La Guardia di Finanza dell'era Toschi si concentrerà sul contrasto al commercio abusivo. Non solo lotta all'evasione e al caporalato. Gli sforzi della Gdf riguarderanno anche i marchi taroccati venduti attraverso una rete capillare di venditori altrettanto taroccati. Ma le linee guida del nuovo comandante delle fiamme gialle Giorgio Toschi, non sono piaciute a tutti. Ieri, ad esempio, il Fatto Quotidiano ha stigmatizzato la nuova lotta all'evasione che mira a «sgominare falsari e vu cumprà» e «non disturba i veri criminali». Riflesso di tempi andati, quando la vecchia sinistra spiegava che vera illegalità sta sempre in alto, dalle parti delle imprese e delle professioni, mentre in basso c'è solo abusivismo per necessità.
I dati dicono cose diverse. Dietro un prodotto fasullo acquistato con leggerezza in una spiaggia o a una bancarella irregolare c'è una filiera che prospera, regno della criminalità organizzata e dello sfruttamento di esseri umani. Un'attività economica in crescita, che crea un danno enorme all'economia italiana in termini di fatturato perso e posti di lavoro cancellati.
Il fenomeno è mondiale. Da una recente indagine dell'Ocse, emerge che il valore delle merci contraffatte e dei prodotti pirata importati in tutto il mondo è stato di 461 miliardi di dollari nel 2013. Il 2% delle importazioni globali è illegale, percentuale che sale a 5 punti nell'Ue. Secondo gli ultimi dati ufficiali a livello mondiale, relativi al triennio 2011-2013, a soffrire più della contraffazione sono gli Stati Uniti, con il 20% delle violazioni dei marchi mondiali. Ma subito dopo c'è l'Italia, con il 15% delle contraffazioni. Fatte le proporzioni dei rispettivi Pil si capisce quanto sia proprio l'Italia a pagare il conto più salato.
Recentemente il presidente dell'Autorità anticorruzione Raffaele Cantone ha sottolineato come il problema sia sottovalutato. Manca la percezione di come un gesto semplice come acquistare una borsa fasulla, diventi un sostegno a un «sistema industriale» che alimenta la criminalità organizzata.
Una stima del fatturato di «Contraffazione spa» è difficile.

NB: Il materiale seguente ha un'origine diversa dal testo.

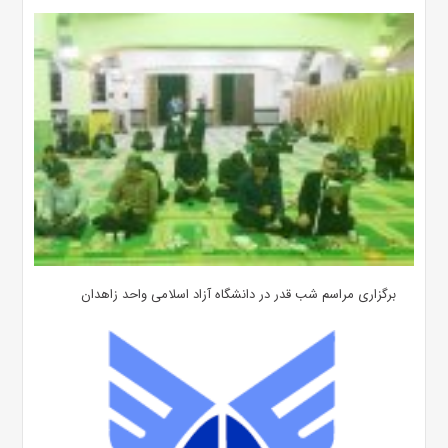
برگزاری مراسم شب قدر در دانشگاه آزاد اسلامی واحد زاهدان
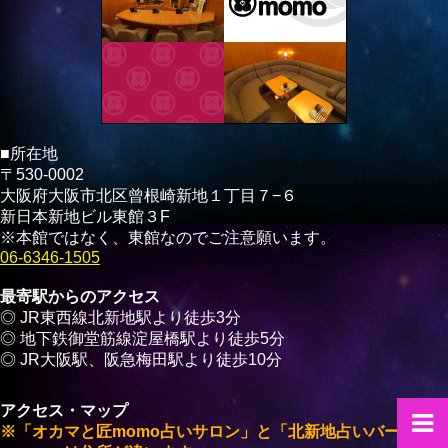
■所在地
〒530-0002
大阪府大阪市北区曾根崎新地１丁目７−６
新日本新地ビル東館３F
※本館ではなく、東館なのでご注意願います。
06-6346-1505
最寄駅からのアクセス
◎ JR東西線北新地駅より徒歩3分
◎ 地下鉄御堂筋線淀屋橋駅より徒歩5分
◎ JR大阪駅、阪急梅田駅より徒歩10分
アクセス・マップ
※「オカマと匠momo占いサロン」と「北新地占いバー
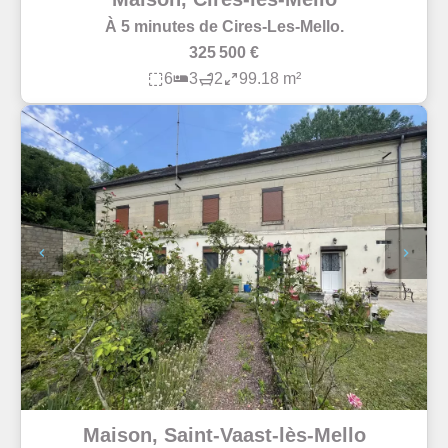
À 5 minutes de Cires-Les-Mello.
325 500 €
6
3
2
99.18 m²
Maison, Saint-Vaast-lès-Mello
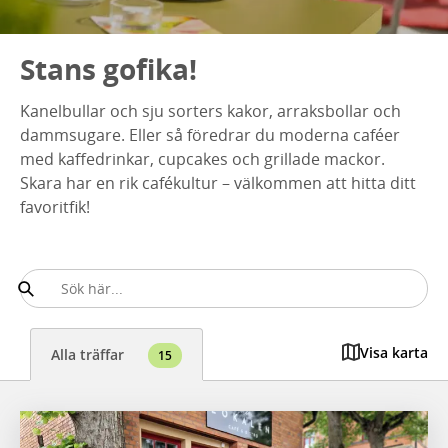
Stans gofika!
Kanelbullar och sju sorters kakor, arraksbollar och
dammsugare. Eller så föredrar du moderna caféer
med kaffedrinkar, cupcakes och grillade mackor.
Skara har en rik cafékultur – välkommen att hitta ditt
favoritfik!
Visa karta
Alla träffar
15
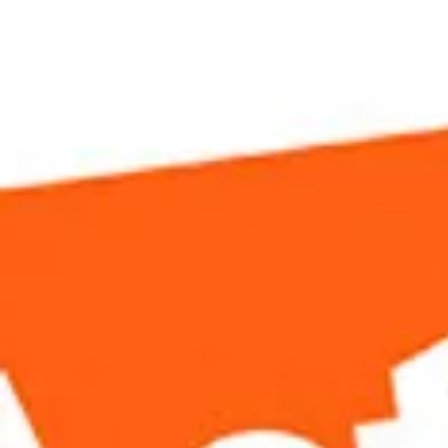
Home
Tank Cleaning
Services
Over ons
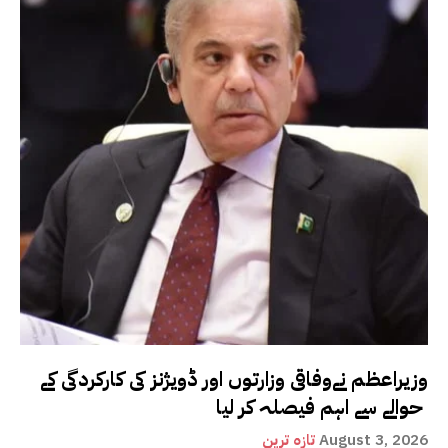
وزیراعظم نےوفاقی وزارتوں اور ڈویژنز کی کارکردگی کے
حوالے سے اہم فیصلہ کر لیا
August 3, 2026
تازہ ترین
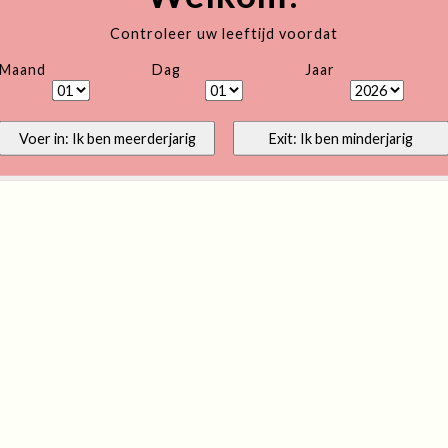
Controleer uw leeftijd voordat
Maand
Dag
Jaar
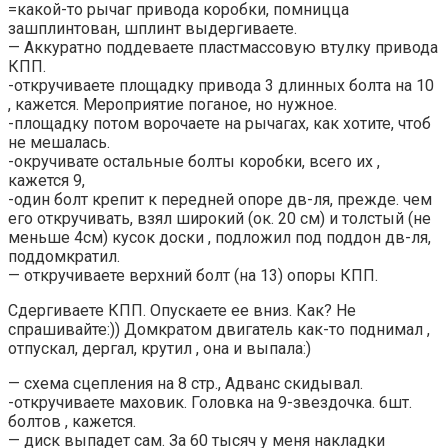
=какой-то рычаг привода коробки, помницца
зашплинтован, шплинт выдергиваете.
— Аккуратно поддеваете пластмассовую втулку привода
КПП.
-откручиваете площадку привода 3 длинных болта на 10
, кажется. Мероприятие поганое, но нужное.
-площадку потом ворочаете на рычагах, как хотите, чтоб
не мешалась.
-окручивате остальные болты коробки, всего их ,
кажется 9,
-один болт крепит к передней опоре дв-ля, прежде. чем
его откручивать, взял широкий (ок. 20 см) и толстый (не
меньше 4см) кусок доски , подложил под поддон дв-ля,
поддомкратил.
— откручиваете верхний болт (на 13) опоры КПП.
Сдергиваете КПП. Опускаете ее вниз. Как? Не
спрашивайте:)) Домкратом двигатель как-то поднимал ,
отпускал, дергал, крутил , она и выпала:)
— схема сцепления на 8 стр., Адванс скидывал.
-откручиваете маховик. Головка на 9-звездочка. 6шт.
болтов , кажется.
— диск выпадет сам. За 60 тысяч у меня накладки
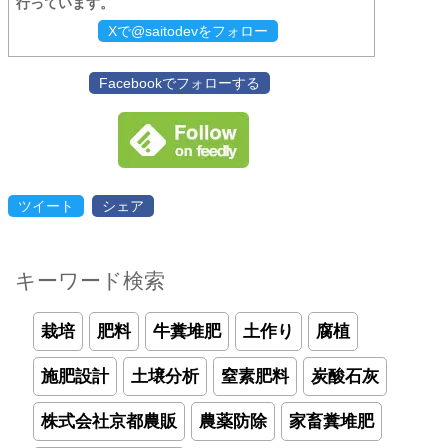
行っています。
Xで@saitodevをフォロー
Facebookでフォローする
ツイート
シェア
キーワード検索
栽培
肥料
牛糞堆肥
土作り
腐植
施肥設計
土壌分析
窒素肥料
炭酸石灰
株式会社京都農販
農薬防除
家畜糞堆肥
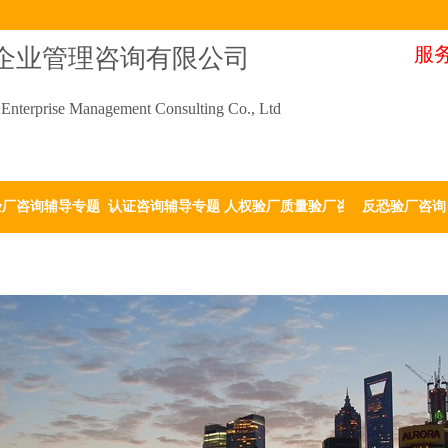
服务
企业管理咨询有限公司
Enterprise Management Consulting Co., Ltd
验厂咨询辅导专题
认证咨询辅导专题
人权验厂质量验厂咨询
反恐验厂咨询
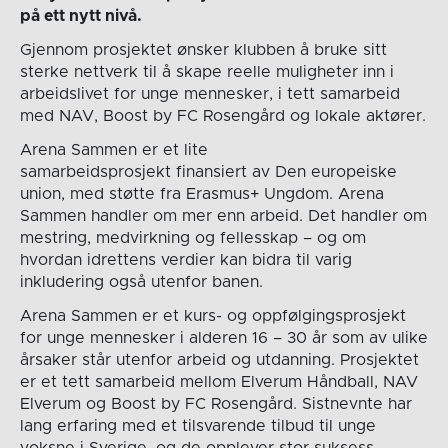
på ett nytt nivå.
Gjennom prosjektet ønsker klubben å bruke sitt
sterke nettverk til å skape reelle muligheter inn i
arbeidslivet for unge mennesker, i tett samarbeid
med NAV, Boost by FC Rosengård og lokale aktører.
Arena Sammen er et lite
samarbeidsprosjekt finansiert av Den europeiske
union, med støtte fra Erasmus+ Ungdom. Arena
Sammen handler om mer enn arbeid. Det handler om
mestring, medvirkning og fellesskap – og om
hvordan idrettens verdier kan bidra til varig
inkludering også utenfor banen.
Arena Sammen er et kurs- og oppfølgingsprosjekt
for unge mennesker i alderen 16 – 30 år som av ulike
årsaker står utenfor arbeid og utdanning. Prosjektet
er et tett samarbeid mellom Elverum Håndball, NAV
Elverum og Boost by FC Rosengård. Sistnevnte har
lang erfaring med et tilsvarende tilbud til unge
voksne i Sverige, og de opplever stor suksess.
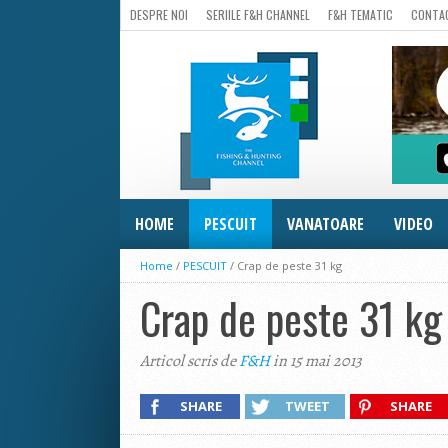
DESPRE NOI
SERIILE F&H CHANNEL
F&H TEMATIC
CONTA
HOME
PESCUIT
VANATOARE
VIDEO
Home
/
PESCUIT
/
Crap de peste 31 kg
Crap de peste 31 kg
Articol scris de
F&H
in 15 mai 2013
SHARE
TWEET
SHARE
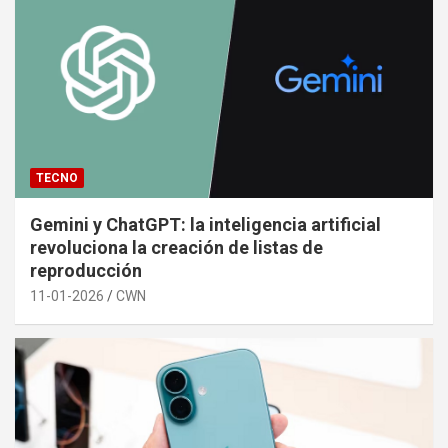
TECNO
Gemini y ChatGPT: la inteligencia artificial
revoluciona la creación de listas de
reproducción
11-01-2026
CWN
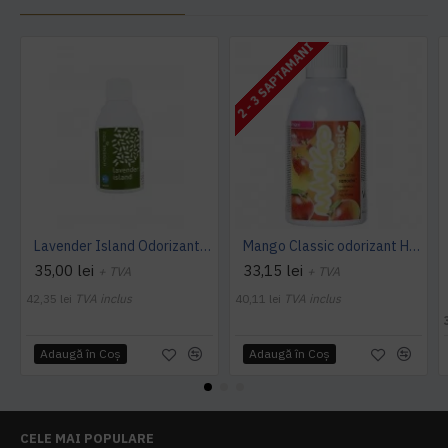
2 - 3 SAPTAMANI
Lavender Island Odorizant Maxi 243ml Hygiene4You
Mango Classic odorizant Hygiene 4 You
35,00 lei
33,15 lei
+ TVA
+ TVA
42,35 lei
TVA inclus
40,11 lei
TVA inclus
Adaugă în Coş
Adaugă în Coş
CELE MAI POPULARE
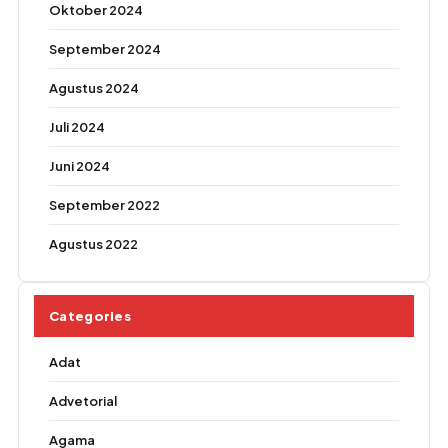
Oktober 2024
September 2024
Agustus 2024
Juli 2024
Juni 2024
September 2022
Agustus 2022
Categories
Adat
Advetorial
Agama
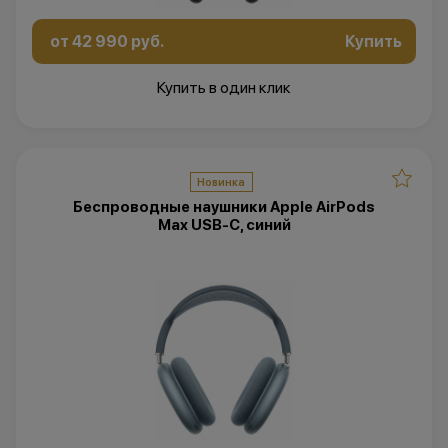
от 42 990 руб.
Купить
Купить в один клик
Новинка
Беспроводные наушники Apple AirPods
Max USB-C, синий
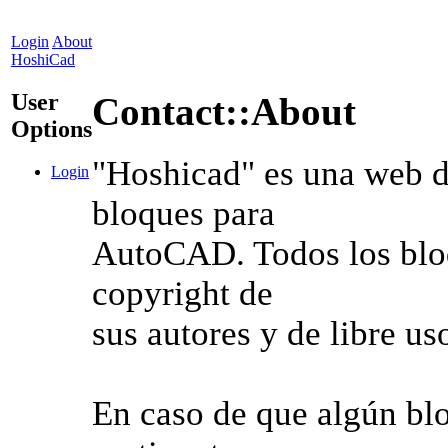
Login
About
HoshiCad
User
Contact::About
Options
"Hoshicad" es una web d
Login
bloques para
AutoCAD. Todos los blo
copyright de
sus autores y de libre us
En caso de que algún bl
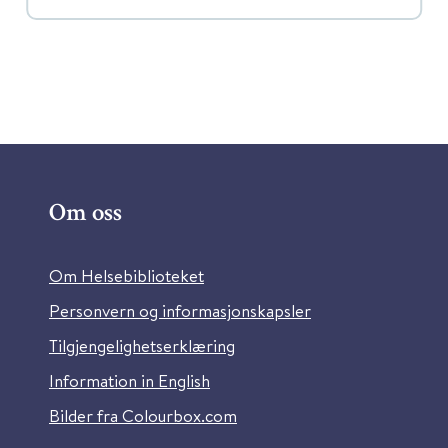
Om oss
Om Helsebiblioteket
Personvern og informasjonskapsler
Tilgjengelighetserklæring
Information in English
Bilder fra Colourbox.com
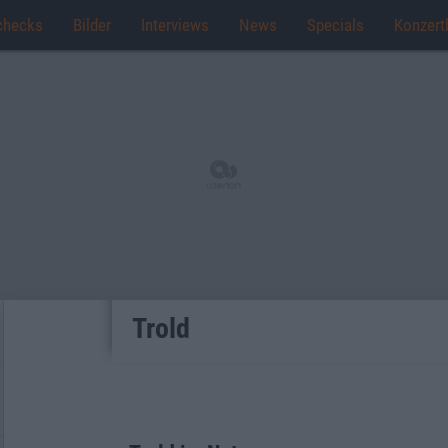
checks
Bilder
Interviews
News
Specials
Konzert
Trold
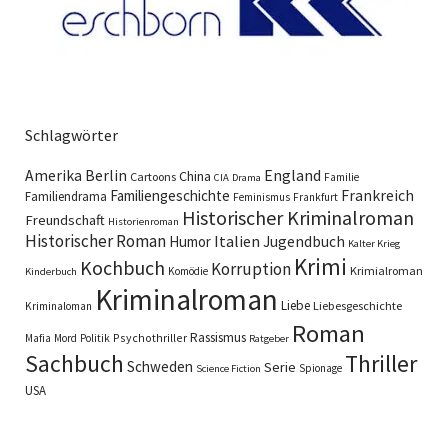
Schlagwörter
England
Amerika
Berlin
China
Cartoons
Familie
CIA
Drama
Familiengeschichte
Frankreich
Familiendrama
Feminismus
Frankfurt
Historischer Kriminalroman
Freundschaft
Historienroman
Historischer Roman
Italien
Humor
Jugendbuch
Kalter Krieg
Krimi
Kochbuch
Korruption
Krimialroman
Komödie
Kinderbuch
Kriminalroman
Liebe
Liebesgeschichte
Kriminaloman
Roman
Rassismus
Psychothriller
Mafia
Mord
Politik
Ratgeber
Sachbuch
Thriller
Schweden
Serie
Spionage
Science Fiction
USA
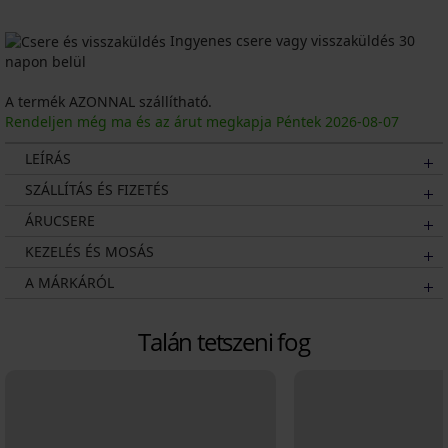
Ingyenes csere vagy visszaküldés 30
napon belül
A termék AZONNAL szállítható.
Rendeljen még ma és az árut megkapja Péntek
2026
-08-07
LEÍRÁS
SZÁLLÍTÁS ÉS FIZETÉS
ÁRUCSERE
KEZELÉS ÉS MOSÁS
A MÁRKÁRÓL
Talán tetszeni fog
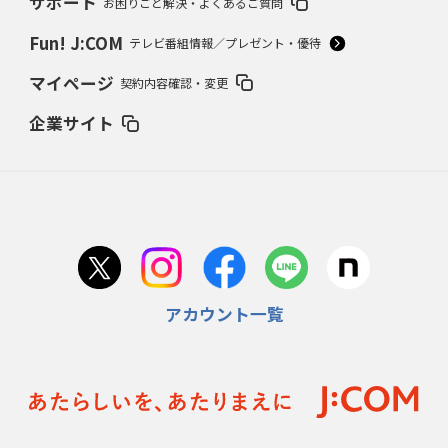
サポート
お困りごと解決・よくあるご質問
Fun! J:COM
テレビ番組情報／プレゼント・優待
マイページ
契約内容確認・変更
企業サイト
アカウント一覧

Confesercenti, particolarmente sensibile al tema, l'anno scorso realizzò uno studio dal quale emergeva che a fronte di sequestri che in un anno (il dato è del 2014) hanno raggiunto i 913 milioni di euro, il fenomeno raggiunge un valore complessivo di 21,4 miliardi all'anno, con una perdita per l'erario di 11,1 miliardi di euro. Dati riferiti esclusivamente alla contraffazione, che rappresenta solo una parte dell'economia in nero.
Attività economica in diretta concorrenza con il commercio e la produzione regolari. Un fenomeno in crescita. Sempre Confesercenti ha calcolato che dal 2008 al 2014, la contraffazione è aumentata del 40,3%. A trainare il boom del falso sono paradossalmente le aree più ricche del Paese. Nel Nord Est l'aumento è stato del 147,2%.
Penalizzate, guarda caso, le località marine. In Emilia Romagna le attività commerciali a rischio chiusura per la concorrenza del commercio abusivo sono 10 mila. Il fatturato sottratto alle aziende della regione è di 500 milioni ogni anno, il 2,2% del totale.
A trarne vantaggio sono le organizzazioni criminali che monopolizzano il commercio abusivo e organizzano la rete di vendita dei prodotti taroccati, anche attraverso i venditori che ogni anno affollano le spiagge italiane. Ma anche i Paesi produttori.
Il 50% per cento delle merci contraffatte, secondo Indicam istituto di Centromarca per la lotta alla contraffazione, viene dal Sud Est asiatico. La Cina è di gran lunga al primo posto, seguita da Corea, Taiwan. Il 35% viene dai paesi del bacino del mediterraneo. Paesi che fanno concorrenza alla nostra manifattura, anche con le merci prodotte legalmente.